Sebastian Wrong in conversation with EST Journal
Sebastian Wrong is a man with a mission. Since rejoining Established & Sons in 2017, he has been tasked with figuring out what this much-loved, eccentric, experimental British brand might be able to offer to the wider world that isn’t already being delivered by other design brands. Wrong was part of the team that launched Established & Sons back in 2005. He oversaw a heady period, where new and established talent flocked to a brand that was willing to take risks and knew how to throw a good party. His vision, mentorship and excitement for new manufacturing techniques helped build the company’s unique identity. But, more than a decade later, the world is not the same, and the expectations of a design brand are very different. Older, wiser, but with the same dedication to creative collaboration and production, Wrong opens up about the new collection and the challenges ahead.
EST: How would you describe the 2018 collection?

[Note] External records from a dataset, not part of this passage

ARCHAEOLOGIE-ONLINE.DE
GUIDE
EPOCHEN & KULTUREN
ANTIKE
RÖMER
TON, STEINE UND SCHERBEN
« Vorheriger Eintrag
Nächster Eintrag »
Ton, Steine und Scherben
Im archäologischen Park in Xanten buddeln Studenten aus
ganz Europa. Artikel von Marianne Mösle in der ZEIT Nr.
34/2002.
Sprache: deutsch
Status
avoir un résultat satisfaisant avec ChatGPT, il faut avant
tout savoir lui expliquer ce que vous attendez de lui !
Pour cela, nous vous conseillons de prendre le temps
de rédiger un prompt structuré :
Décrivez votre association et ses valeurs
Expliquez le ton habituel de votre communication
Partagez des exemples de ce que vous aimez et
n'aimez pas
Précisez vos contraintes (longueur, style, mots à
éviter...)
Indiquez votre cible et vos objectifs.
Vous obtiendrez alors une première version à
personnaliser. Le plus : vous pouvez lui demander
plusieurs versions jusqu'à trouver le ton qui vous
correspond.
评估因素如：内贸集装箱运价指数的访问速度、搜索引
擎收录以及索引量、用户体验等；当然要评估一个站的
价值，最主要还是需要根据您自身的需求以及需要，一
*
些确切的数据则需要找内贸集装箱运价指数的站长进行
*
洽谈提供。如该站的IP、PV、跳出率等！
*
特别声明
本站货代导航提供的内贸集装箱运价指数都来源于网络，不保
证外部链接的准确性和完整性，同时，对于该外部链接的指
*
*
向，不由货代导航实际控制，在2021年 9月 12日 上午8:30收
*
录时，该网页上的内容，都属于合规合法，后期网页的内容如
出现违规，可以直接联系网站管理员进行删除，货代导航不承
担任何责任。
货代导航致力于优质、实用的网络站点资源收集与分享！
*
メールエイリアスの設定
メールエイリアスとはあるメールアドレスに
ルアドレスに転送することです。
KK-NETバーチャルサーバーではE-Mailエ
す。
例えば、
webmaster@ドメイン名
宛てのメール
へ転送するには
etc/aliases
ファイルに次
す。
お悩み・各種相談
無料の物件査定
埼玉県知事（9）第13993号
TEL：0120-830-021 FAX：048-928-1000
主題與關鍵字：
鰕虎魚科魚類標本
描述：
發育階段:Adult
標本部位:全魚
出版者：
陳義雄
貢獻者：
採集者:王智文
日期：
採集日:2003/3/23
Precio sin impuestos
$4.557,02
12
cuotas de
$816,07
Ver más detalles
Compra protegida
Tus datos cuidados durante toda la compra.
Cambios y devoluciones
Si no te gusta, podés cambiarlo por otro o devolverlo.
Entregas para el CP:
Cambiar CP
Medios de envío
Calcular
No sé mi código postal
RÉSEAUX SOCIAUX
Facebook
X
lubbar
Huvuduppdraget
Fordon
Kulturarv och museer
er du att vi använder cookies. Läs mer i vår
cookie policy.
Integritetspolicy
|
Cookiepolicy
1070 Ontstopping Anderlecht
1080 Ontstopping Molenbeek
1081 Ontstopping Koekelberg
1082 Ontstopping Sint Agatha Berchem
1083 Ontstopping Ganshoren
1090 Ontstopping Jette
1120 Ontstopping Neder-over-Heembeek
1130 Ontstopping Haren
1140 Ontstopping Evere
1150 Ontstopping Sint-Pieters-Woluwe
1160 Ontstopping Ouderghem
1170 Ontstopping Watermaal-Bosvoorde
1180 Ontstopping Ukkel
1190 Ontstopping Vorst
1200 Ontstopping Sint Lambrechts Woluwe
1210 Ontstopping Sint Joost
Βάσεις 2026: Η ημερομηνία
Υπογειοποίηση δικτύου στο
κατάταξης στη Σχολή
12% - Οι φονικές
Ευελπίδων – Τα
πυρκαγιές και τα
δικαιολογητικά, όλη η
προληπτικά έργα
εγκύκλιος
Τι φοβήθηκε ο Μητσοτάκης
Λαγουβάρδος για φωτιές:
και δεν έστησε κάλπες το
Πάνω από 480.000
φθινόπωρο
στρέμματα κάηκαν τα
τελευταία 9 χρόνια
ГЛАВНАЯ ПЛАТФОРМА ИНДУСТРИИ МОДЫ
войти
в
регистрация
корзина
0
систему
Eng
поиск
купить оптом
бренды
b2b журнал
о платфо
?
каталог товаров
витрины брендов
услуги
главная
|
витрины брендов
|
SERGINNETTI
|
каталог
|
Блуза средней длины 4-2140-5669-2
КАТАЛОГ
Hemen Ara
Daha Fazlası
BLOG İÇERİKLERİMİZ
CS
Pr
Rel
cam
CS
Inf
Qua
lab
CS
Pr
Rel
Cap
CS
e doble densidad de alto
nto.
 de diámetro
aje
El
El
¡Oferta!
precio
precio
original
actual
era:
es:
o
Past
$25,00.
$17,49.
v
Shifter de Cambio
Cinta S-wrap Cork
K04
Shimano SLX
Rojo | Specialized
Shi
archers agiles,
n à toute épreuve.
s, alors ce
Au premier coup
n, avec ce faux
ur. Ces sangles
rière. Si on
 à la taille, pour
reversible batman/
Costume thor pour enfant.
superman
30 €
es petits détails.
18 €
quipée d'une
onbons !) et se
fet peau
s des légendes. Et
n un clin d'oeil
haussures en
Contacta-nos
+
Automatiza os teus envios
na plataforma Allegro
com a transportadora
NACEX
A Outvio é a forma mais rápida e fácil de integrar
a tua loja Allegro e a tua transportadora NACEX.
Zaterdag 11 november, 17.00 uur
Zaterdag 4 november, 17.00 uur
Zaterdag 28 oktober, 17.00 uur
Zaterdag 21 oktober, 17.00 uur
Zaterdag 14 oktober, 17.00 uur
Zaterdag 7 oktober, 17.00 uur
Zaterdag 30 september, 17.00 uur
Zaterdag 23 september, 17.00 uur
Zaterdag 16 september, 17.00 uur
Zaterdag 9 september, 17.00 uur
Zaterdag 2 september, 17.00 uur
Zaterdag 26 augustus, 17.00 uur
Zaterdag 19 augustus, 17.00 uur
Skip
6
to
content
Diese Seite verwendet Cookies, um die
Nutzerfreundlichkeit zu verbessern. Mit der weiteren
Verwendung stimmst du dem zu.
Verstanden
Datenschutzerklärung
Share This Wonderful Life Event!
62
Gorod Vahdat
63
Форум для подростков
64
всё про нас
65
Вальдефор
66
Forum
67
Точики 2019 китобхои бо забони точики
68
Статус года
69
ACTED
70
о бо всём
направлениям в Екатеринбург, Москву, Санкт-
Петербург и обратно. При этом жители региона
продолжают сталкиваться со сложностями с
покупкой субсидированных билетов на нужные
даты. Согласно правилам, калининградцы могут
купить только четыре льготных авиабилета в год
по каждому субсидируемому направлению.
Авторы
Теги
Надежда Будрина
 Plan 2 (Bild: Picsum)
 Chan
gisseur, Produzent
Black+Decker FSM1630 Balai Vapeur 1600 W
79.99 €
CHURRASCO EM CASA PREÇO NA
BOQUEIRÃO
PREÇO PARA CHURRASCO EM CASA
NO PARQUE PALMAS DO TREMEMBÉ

Established & Sons has provided a platform for experimental, contemporary design since 2005. We have collaborated with five talented international designers to create a bold yet accessible 2018 collection that is true to the spirit of our longstanding commitment to outstanding design, materials, craftsmanship and innovation. Each piece has been designed and crafted to tell a story and stand the test of time, whether on its own or as part of an ensemble alongside other pieces. We want people to fall in love with these timeless new designs and use them in their homes today, tomorrow and for years to come.
EST: What would you like the brand to represent going forward?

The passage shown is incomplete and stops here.